Título: Capital especulativo na mira
Autor: Duarte, Patrícia ; Bôas, Bruno Villas
Fonte: O Globo, 05/01/2011, Economia, p. 19

Mantega diz que controlar ingresso de recursos no país está em estudo pelo governo. Dólar reage e chega a subir 1,2%

Confirmando que o câmbio é preocupação central do governo Dilma Rousseff, o ministro da Fazenda, Guido Mantega, subiu ontem o tom que já havia sido dado na véspera pelo ministro do Desenvolvimento, Fernando Pimentel, e desafiou o mercado dizendo que o Brasil não deixará o dólar derreter. Ele deixou claro que o controle de capitais é uma opção concreta na mesa da equipe econômica e reafirmou o compromisso com um ajuste fiscal que freie a demanda do Estado sobre a economia e ajude o Banco Central (BC) a reduzir os juros, tornando o mercado brasileiro menos atraente aos especuladores.

- Não vamos permitir que o dólar derreta. O governo não medirá esforços para impedir a queda da moeda americana. São infinitas as medidas que podemos tomar. Uma delas é administrar o ingresso de capital especulativo de curto prazo - disse.

O mercado de câmbio reagiu de imediato às declarações. Um dia depois de bater sua menor cotação desde 1º de setembro de 2008, o dólar comercial voltou a subir ontem. A moeda americana chegou a avançar 1,21% após o ministro Mantega convocar a entrevista sobre o assunto. Mas, como nenhuma medida foi anunciada, a moeda perdeu fôlego e fechou negociada a R$1,664, em alta de 0,78%.

Reembolso mais flexível a exportador

Solange Srour, economista-chefe da BNY Mellon Arx, afirma que a convocação da entrevista criou expectativa de medidas, como uso do Fundo Soberano Brasileiro (FSB) ou uma nova taxação sobre capital estrangeiro:

- O ministro costuma alertar o mercado antes de tomar alguma medida no câmbio. Mas isso acontece de forma menos formal. Desta vez, ele convocou uma entrevista coletiva para o alerta, o que não é comum. E criou assim uma expectativa muito forte.

O Brasil já vem adotando desde outubro medidas de controle, como a elevação do Imposto sobre Operações Financeiras (IOF) - de 2% para 4% e, depois, para 6% - para aplicações em renda fixa. No entanto, o cardápio pode ser muito mais duro com os investidores do que a subida de um tributo. Entre as barreiras, pode haver quarentena, limite de exposição às moedas local e americana, aumento das garantias mínimas, entre outras.

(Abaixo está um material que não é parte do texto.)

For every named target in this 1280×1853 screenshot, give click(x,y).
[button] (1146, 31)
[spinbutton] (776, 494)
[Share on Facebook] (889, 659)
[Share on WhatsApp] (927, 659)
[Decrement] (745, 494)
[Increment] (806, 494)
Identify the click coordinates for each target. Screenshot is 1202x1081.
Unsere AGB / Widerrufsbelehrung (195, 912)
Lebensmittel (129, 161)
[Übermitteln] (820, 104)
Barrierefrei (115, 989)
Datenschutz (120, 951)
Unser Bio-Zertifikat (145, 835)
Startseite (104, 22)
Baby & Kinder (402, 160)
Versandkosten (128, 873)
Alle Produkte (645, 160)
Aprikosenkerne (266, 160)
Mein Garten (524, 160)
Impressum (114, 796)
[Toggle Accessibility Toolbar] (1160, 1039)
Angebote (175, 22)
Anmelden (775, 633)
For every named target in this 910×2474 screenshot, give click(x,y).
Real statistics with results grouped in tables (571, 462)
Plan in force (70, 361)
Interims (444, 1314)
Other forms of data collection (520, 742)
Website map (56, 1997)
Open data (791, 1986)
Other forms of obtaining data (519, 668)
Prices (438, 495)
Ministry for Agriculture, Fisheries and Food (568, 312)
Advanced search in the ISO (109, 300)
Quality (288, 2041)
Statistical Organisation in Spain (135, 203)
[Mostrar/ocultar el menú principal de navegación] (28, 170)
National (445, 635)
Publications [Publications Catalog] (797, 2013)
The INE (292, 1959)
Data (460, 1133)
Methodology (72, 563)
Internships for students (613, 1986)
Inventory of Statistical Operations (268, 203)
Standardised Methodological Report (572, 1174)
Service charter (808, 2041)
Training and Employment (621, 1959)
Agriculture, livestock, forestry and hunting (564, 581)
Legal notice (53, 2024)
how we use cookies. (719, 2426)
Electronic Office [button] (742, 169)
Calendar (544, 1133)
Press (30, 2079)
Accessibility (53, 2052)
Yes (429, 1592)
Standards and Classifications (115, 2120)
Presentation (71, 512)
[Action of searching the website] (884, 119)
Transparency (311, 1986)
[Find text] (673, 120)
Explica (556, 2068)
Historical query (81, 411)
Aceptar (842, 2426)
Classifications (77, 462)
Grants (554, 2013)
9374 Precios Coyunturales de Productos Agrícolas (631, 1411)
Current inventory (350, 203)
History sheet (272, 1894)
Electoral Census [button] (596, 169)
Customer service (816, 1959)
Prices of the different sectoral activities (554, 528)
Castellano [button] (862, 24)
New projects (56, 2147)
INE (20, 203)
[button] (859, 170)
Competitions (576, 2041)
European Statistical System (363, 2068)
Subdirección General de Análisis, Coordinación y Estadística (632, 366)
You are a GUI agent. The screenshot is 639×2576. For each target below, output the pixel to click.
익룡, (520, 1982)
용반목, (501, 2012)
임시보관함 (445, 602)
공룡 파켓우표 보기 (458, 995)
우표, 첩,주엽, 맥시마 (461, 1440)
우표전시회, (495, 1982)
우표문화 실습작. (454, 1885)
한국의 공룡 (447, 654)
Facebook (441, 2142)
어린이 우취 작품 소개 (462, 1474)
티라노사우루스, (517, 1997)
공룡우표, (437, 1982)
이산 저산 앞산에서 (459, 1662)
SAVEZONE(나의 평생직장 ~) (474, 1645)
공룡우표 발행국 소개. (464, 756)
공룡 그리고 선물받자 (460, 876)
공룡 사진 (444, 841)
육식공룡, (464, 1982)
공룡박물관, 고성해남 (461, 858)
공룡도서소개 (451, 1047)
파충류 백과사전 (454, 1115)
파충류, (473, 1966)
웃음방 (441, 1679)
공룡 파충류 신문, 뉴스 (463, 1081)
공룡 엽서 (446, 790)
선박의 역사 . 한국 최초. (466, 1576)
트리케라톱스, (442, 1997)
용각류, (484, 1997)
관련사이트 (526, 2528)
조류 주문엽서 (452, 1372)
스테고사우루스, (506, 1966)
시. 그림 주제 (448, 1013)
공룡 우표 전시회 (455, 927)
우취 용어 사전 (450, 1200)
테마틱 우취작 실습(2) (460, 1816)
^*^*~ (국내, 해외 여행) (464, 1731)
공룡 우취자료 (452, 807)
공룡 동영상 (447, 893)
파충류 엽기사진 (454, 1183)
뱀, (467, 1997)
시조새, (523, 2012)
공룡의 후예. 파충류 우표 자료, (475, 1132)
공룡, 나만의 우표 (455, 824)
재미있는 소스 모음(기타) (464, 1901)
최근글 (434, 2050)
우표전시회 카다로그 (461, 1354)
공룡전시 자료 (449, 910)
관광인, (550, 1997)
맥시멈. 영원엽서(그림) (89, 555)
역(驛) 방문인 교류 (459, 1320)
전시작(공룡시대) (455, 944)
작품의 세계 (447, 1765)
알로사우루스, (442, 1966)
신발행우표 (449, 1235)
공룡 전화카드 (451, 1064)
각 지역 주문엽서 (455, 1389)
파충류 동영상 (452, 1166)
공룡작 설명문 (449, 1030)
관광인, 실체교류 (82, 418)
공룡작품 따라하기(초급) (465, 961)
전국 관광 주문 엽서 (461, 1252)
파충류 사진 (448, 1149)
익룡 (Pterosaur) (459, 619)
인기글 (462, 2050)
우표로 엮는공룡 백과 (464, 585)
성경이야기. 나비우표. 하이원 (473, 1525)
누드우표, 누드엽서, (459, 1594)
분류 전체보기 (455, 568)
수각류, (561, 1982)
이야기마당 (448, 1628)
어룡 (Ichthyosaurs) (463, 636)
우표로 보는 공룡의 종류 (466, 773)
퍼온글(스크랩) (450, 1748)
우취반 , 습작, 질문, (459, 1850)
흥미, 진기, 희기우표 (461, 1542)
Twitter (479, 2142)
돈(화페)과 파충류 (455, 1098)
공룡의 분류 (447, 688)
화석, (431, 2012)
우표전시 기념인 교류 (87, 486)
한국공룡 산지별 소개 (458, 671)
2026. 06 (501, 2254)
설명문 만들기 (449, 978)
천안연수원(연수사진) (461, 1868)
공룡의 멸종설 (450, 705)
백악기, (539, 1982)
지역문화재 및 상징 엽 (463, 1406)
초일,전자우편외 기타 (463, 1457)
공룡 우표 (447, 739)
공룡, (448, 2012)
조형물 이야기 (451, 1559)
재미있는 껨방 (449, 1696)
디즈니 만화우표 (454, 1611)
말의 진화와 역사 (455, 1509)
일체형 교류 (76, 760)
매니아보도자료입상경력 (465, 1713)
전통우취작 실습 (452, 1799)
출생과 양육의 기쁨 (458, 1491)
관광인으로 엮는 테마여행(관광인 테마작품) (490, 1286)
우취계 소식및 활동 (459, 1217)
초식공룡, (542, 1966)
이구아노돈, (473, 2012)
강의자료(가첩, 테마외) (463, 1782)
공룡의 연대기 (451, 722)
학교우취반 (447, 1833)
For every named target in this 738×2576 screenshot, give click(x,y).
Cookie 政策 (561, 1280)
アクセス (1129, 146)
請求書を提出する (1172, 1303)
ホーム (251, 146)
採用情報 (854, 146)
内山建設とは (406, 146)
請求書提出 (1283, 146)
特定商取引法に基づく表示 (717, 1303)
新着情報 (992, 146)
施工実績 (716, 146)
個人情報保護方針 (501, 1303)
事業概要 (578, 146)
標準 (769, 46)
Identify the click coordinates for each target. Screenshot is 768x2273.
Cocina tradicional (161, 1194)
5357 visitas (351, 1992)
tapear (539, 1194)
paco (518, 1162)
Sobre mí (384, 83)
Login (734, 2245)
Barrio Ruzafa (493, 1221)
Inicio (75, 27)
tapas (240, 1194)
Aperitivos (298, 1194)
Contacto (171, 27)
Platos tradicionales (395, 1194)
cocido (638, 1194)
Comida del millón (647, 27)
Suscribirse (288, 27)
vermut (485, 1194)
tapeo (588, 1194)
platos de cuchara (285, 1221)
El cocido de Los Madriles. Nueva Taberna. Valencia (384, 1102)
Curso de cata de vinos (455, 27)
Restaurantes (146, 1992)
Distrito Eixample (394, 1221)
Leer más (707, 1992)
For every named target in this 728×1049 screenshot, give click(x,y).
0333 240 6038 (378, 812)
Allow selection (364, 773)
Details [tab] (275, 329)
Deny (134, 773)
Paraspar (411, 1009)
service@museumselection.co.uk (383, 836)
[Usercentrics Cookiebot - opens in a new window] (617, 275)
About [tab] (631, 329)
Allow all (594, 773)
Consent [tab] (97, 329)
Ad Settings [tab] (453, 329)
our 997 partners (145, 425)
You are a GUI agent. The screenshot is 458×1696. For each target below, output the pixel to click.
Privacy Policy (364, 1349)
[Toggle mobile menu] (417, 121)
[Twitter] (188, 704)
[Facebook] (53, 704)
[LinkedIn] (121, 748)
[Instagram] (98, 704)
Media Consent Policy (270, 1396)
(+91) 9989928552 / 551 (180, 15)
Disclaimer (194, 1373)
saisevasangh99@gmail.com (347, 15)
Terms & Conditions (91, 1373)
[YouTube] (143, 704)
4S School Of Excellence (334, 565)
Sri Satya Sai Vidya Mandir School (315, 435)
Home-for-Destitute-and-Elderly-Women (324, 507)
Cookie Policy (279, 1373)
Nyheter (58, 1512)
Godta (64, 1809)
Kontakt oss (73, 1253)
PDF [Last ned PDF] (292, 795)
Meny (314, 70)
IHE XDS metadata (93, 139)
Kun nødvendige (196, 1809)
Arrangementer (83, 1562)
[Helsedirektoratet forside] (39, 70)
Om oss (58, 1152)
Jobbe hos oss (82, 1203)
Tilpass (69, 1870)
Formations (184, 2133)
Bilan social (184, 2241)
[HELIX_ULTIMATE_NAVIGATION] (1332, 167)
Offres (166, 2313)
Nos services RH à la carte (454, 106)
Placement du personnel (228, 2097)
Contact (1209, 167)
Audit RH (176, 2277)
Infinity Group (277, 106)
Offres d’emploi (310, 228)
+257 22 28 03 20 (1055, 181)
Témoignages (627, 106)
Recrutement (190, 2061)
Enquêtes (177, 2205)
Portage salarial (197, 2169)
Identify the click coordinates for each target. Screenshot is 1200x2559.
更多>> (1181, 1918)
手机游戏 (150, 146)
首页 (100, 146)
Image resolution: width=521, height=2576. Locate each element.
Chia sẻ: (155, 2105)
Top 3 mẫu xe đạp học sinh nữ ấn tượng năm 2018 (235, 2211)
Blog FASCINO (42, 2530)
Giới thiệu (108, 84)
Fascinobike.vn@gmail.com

O país também foi um dos mais ativos integrantes do grupo das 20 maiores economias do mundo (G-20) a exigir, na reunião de novembro, que o controle de capitais fosse aceito como forma de defesa contra medidas de terceiros países fortes - como EUA, China e os da União Europeia - que tenham impacto sobre os demais.

Mantega também anunciou uma ampliação do regime de ressarcimento de créditos tributários aos exportadores, para dar mais competitividade ao setor. Os critérios para que as empresas recebam crédito de PIS/Cofins e Imposto sobre Produtos Industrializados (IPI) mais rapidamente (em até 30 dias) ficaram mais flexíveis. Para ter direito ao incentivo agora, a empresa tem que ser exportadora há, pelo menos, dois anos (antes eram quatro) e ter 15% de seu faturamento provenientes de venda ao exterior (antes eram 30%).

O incentivo, no entanto, ainda é tímido. O ressarcimento acelerado foi anunciado em maio do ano passado, mas, até dezembro, apenas 55 empresas conseguiram obter créditos mais rapidamente, num montante de R$143,5 milhões. A Receita Federal calcula que o total de exportadores com direito à devolução cresça 20%.

O ministro afirmou que o governo já está fazendo também um esforço para ajudar a equilibrar o câmbio por meio do controle das despesas públicas. Segundo ele, os cortes que estão sendo estudados no Orçamento de 2011 vão ajudar a reduzir a demanda.

- Essa ação vai ajudar a política antiinflacionária do BC para que ele possa reduzir juros quando achar necessário - afirmou o ministro.

Mantega afirmou ainda que o governo continuará atuando na área comercial, por meio de medidas de competitividade, e diretamente no mercado, para segurar o dólar.

Na esfera do BC, os técnicos acreditam que não há medidas novas além de continuar comprando dólares no mercado para compor as reservas, que já estão próximas de US$290 bilhões. Em dezembro, até o dia 17 (último dado disponível), o país já havia comprado US$1,163 bilhão.

O câmbio será destaque na primeira reunião ministerial marcada pela presidente Dilma Rousseff para dia 14.